1. The metafrontier framework

1.1 Group-specific stochastic frontiers

Consider \(J\) groups of firms, where group \(j\) contains \(n_j\) firms. For group \(j\), the stochastic frontier model is:

\[\ln y_{ij} = x_{ij}'\beta_j + v_{ij} - u_{ij}, \quad i = 1, \ldots, n_j\]

where \(y_{ij}\) is the output of firm \(i\) in group \(j\), \(x_{ij}\) is a vector of (logged) inputs including a constant, \(\beta_j\) is the group-specific parameter vector, \(v_{ij} \sim N(0, \sigma_{v,j}^2)\) is symmetric noise, and \(u_{ij} \ge 0\) is one-sided inefficiency.

The group-specific technical efficiency is:

\[TE_{ij} = \exp(-u_{ij}) \in (0, 1]\]

estimated via the Jondrow et al. (1982) conditional mean estimator.

1.2 The metafrontier

The metafrontier is defined as a function \(f^*(x) = \exp(x'\beta^*)\) such that:

\[x'\beta^* \ge x'\beta_j \quad \text{for all } x \text{ and all } j\]

That is, the metafrontier weakly dominates all group frontiers. It represents the production technology available to firms with unrestricted access to all technologies.

1.3 The efficiency decomposition

For each firm, efficiency relative to the metafrontier decomposes as:

\[TE^*_{ij} = TE_{ij} \times TGR_{ij}\]

where the technology gap ratio is:

\[TGR_{ij} = \frac{\exp(x_{ij}'\beta_j)}{\exp(x_{ij}'\beta^*)} = \exp\left(x_{ij}'(\beta_j - \beta^*)\right) \in (0, 1]\]

A \(TGR\) of 1 means the group frontier coincides with the metafrontier at that input mix; values below 1 indicate a technology gap.

2. Deterministic metafrontier (Battese, Rao, and O’Donnell, 2004)

2.1 Estimation

After obtaining group estimates \(\hat\beta_j\) in Stage 1, the metafrontier parameters \(\hat\beta^*\) are estimated by solving:

\[\min_{\beta^*} \sum_{j=1}^{J} \sum_{i=1}^{n_j} \left(x_{ij}'\beta^* - x_{ij}'\hat\beta_j\right)^2\] \[\text{subject to: } x_{ij}'\beta^* \ge x_{ij}'\hat\beta_j \quad \forall\, i, j\]

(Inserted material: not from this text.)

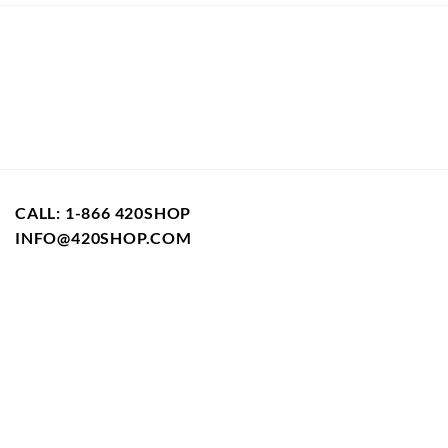
CALL: 1-866 420SHOP
INFO@420SHOP.COM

This is a convex quadratic program. The metafrontier package solves it using constrOptim() from base R, which implements an adaptive barrier algorithm for linearly constrained optimisation.

2.2 Properties

The deterministic metafrontier is a point estimate with no associated standard errors (since Stage 2 is a deterministic optimisation, not a statistical model).
The enveloping constraints guarantee \(TGR_{ij} \le 1\) for all observations in the estimation sample.
The metafrontier coefficients depend on the observed input range; they are global only within the sample support.

2.3 Example

sim <- simulate_metafrontier(
  n_groups = 2, n_per_group = 300,
  tech_gap = c(0, 0.4),
  sigma_u = c(0.2, 0.35),
  seed = 123
)

fit_det <- metafrontier(
  log_y ~ log_x1 + log_x2,
  data = sim$data,
  group = "group",
  meta_type = "deterministic"
)

# Metafrontier coefficients (no standard errors)
coef(fit_det, which = "meta")
#> (Intercept)      log_x1      log_x2 
#>   1.0416500   0.4950084   0.1926936

# Group coefficients for comparison
coef(fit_det, which = "group")
#> $G1
#> (Intercept)      log_x1      log_x2 
#>   1.0416500   0.4950084   0.1926936 
#> 
#> $G2
#> (Intercept)      log_x1      log_x2 
#>   0.5814439   0.5287600   0.2015517

The metafrontier intercept should be at least as large as all group intercepts:

meta_b0 <- coef(fit_det, which = "meta")[1]
group_b0 <- sapply(coef(fit_det, which = "group"), `[`, 1)
meta_b0 >= group_b0
#> G1.(Intercept) G2.(Intercept) 
#>           TRUE           TRUE

3. Stochastic metafrontier (Huang, Huang, and Liu, 2014)

3.1 Estimation

Huang, Huang, and Liu (2014) propose treating the technology gap as a stochastic variable. In Stage 2, the fitted group frontier values become the dependent variable in a second SFA:

\[\ln \hat{f}(x_{ij}; \hat\beta_j) = x_{ij}'\beta^* + v^*_{ij} - u^*_{ij}\]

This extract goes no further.